[Material for the task — start]
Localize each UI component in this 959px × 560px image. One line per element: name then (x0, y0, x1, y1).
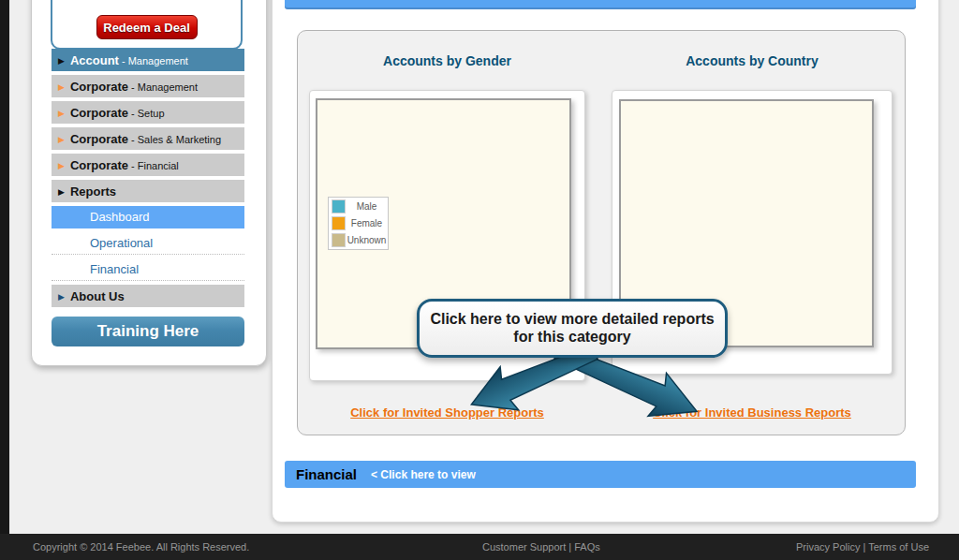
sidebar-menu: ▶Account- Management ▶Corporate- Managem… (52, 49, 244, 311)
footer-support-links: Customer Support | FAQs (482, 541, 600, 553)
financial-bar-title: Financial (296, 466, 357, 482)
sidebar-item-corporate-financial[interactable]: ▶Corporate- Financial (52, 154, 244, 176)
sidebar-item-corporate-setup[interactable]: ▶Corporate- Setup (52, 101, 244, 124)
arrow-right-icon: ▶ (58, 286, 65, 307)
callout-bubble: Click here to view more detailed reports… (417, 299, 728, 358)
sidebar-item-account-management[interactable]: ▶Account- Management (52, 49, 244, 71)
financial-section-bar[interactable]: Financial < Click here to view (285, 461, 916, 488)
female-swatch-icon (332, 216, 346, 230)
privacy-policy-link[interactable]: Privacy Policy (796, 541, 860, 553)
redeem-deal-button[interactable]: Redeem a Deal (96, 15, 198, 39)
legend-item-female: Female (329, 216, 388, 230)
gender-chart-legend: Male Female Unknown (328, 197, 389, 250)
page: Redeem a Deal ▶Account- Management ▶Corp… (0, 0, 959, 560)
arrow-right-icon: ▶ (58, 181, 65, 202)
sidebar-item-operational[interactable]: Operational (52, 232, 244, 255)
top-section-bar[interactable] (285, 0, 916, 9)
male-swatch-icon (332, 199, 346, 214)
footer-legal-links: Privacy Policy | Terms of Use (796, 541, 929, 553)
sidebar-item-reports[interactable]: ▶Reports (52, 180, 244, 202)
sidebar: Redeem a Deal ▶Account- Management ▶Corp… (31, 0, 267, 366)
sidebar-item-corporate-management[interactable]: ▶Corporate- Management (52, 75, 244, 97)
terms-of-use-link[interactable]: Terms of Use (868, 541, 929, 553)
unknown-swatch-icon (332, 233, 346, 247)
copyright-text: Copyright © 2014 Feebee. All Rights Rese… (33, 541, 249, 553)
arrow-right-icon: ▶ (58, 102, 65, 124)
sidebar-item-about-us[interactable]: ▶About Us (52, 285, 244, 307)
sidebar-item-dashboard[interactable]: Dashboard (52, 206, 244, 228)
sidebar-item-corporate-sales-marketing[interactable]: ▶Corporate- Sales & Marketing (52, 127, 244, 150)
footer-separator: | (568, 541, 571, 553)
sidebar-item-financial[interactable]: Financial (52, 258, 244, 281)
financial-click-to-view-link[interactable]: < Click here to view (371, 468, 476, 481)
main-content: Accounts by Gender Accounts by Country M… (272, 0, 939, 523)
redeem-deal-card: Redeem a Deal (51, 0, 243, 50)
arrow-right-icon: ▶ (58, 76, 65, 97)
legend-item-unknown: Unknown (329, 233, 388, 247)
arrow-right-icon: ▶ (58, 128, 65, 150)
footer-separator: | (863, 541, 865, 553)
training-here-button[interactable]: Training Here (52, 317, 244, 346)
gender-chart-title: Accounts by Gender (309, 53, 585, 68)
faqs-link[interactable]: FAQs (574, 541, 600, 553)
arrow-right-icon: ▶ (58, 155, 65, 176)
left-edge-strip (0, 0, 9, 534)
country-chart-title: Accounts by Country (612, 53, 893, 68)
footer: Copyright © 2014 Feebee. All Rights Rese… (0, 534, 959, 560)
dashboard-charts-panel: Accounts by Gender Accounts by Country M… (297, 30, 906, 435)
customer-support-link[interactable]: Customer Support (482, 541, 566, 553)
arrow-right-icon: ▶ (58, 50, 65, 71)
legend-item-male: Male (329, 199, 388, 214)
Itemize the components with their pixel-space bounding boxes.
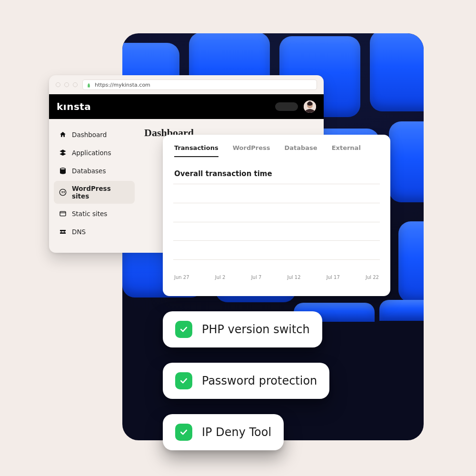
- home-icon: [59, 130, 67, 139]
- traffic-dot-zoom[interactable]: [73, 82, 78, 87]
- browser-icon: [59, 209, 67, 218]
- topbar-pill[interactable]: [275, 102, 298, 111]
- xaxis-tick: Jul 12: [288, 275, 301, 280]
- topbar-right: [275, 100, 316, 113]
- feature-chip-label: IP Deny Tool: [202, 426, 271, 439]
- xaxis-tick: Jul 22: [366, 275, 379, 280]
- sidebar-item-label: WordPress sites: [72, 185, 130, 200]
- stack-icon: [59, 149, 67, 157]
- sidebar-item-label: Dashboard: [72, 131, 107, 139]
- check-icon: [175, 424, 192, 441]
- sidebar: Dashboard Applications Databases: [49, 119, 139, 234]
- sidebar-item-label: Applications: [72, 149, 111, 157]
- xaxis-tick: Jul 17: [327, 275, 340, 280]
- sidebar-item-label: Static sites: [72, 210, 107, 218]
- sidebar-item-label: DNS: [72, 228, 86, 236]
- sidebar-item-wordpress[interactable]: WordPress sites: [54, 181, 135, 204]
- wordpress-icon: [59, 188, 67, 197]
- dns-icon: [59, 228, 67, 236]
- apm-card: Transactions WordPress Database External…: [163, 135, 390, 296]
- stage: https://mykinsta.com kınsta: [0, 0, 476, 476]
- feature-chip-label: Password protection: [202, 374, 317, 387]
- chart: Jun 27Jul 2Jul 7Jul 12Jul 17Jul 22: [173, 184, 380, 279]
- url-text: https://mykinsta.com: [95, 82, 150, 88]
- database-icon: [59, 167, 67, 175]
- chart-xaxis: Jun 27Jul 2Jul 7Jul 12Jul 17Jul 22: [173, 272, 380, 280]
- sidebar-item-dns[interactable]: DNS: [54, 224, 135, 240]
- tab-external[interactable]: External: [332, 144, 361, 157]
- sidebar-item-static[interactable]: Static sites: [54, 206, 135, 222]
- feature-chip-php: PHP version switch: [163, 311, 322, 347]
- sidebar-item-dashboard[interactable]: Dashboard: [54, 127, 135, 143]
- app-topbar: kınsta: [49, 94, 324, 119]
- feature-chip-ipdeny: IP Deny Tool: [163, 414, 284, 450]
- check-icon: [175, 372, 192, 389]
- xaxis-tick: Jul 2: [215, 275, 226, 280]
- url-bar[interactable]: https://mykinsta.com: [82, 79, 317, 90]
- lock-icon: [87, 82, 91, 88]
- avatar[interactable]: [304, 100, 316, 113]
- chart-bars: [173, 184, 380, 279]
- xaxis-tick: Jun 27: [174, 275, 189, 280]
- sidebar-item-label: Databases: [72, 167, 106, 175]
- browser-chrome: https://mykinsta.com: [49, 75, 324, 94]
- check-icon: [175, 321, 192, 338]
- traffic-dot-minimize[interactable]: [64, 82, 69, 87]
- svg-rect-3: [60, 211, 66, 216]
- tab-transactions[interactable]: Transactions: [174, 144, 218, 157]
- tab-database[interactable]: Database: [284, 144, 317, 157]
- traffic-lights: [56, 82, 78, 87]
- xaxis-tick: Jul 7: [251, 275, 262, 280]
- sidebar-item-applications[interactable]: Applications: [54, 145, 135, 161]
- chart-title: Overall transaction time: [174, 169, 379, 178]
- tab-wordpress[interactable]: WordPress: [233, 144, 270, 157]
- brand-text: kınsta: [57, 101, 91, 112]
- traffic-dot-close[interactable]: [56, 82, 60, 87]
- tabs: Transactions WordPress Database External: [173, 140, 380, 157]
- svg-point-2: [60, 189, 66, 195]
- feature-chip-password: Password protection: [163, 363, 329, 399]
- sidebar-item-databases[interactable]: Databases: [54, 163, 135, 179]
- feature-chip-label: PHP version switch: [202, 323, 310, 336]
[Material for the task — finish]
* _Task statement_
The job here is to find each line above with the word "kınsta" and copy it.

* _Solution_
- stage: https://mykinsta.com kınsta: [0, 0, 476, 476]
- app-topbar: kınsta: [49, 94, 324, 119]
- brand-text: kınsta: [57, 101, 91, 112]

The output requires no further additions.